I would also like the option of viewing a definition of the concept, preferred label, and other related information to help make sure I'm choosing the correct term. For hierarchical vocabularies, it'd be desirable to match on all child concepts of a parent concept when searching. The need for the additional capabilities in this paragraph are TBD.
Design:
- UI will be implemented in Workbench2
- Vocabulary terms (predicates/property keys and values) have an id and one or more labels. There should be a way of deciding on a preferred or primary label for display.
- Properties have a range of valid terms (identifier + labels) and/or can be non-strict (allows free text)
- Restrict label search on property range and language
- When user starts typing, search identifiers, labels (possibly also description/definition text) and present an autocomplete list
- Alternately, user may start with a full list (with most commonly used terms at the top? how to rank?)
- When user selects desired label, store the underlying identifier for the property field/value
- When viewing properties, display the primary label associated with an id for the current language
- Permissible to have duplicate labels (???) provided can be differentiated otherwise (different languages? map to ids in different property ranges?)
- Extend the vocabulary JSON to support identifiers, multiple labels, description/definition text for terms, language tags
- To start with, assume that the entire vocabulary JSON can be loaded by the browser and searched with Javascript. The module for working with the vocabulary should be implemented using asynchronous methods so that an API backend can be plugged in later if loading static JSON becomes impracticable.
Updated by Peter Amstutz over 6 years ago
This seems like an obvious application for an ontology.

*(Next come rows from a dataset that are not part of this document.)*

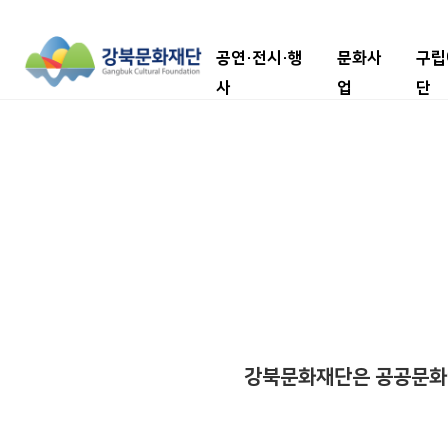
공연·전시·행
문화사
구립
사
업
단
강북문화재단은 공공문화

Updated by Tom Morris over 6 years ago
- Target version changed from Arvados Future Sprints to To Be Groomed
Updated by Peter Amstutz about 6 years ago
- Related to Idea #12479: [Workbench] Extend tag/property editing to support a structured vocabulary added
Updated by Tom Morris over 5 years ago
- Blocked by Idea #15067: [Workbench 2] Update property editing to use IDs added
Updated by Tom Morris over 5 years ago
- Blocked by Idea #15069: [Workbench 2] Extend search UI to support vocabulary IDs as well as text added
Updated by Tom Morris over 5 years ago
- Blocked by Idea #15070: Update search API to support OR queries across text and vocabulary IDs added
Updated by Tom Morris over 5 years ago
- Related to Idea #15071: Design new vocabulary file format added
Updated by Peter Amstutz over 5 years ago
Distinguishing labels / free text / identifiers
Suggestion was to use {"id": "xxx"} or {"text": "xxx"} but that doesn't work well:
Can't be used for keysMatching values is awkward, needs special handling to compare jsonb values compared to plain string values
Proposal: use a prefix to identify vocabulary terms.
term:ROX12345
Migration. Replace labels with terms.
"species": "human"
becomes
"term:ROX123": "term:ROX456"
Can easily identify/convert between terms and labels by looking for the leading "term:". Anything else can be assumed to be a label or free text.
The contents in the properties hash will not distinguish between identifiers and strings. When a client such as workbench2 displays/edits properties, it should look up each key and value in the vocabulary, and use corresponding preferred label for display. If no label is found, display the bare value. The vocabulary is assumed to use identifiers that are unlikely to conflict with normal text input.
Updated by Tom Morris over 5 years ago
- Blocked by deleted (Idea #15070: Update search API to support OR queries across text and vocabulary IDs)
Updated by Tom Morris over 5 years ago
- Related to Idea #15070: Update search API to support OR queries across text and vocabulary IDs added
Updated by Peter Amstutz about 5 years ago
- Related to deleted (Idea #15070: Update search API to support OR queries across text and vocabulary IDs)
Updated by Peter Amstutz about 5 years ago
- Target version deleted (
To Be Groomed)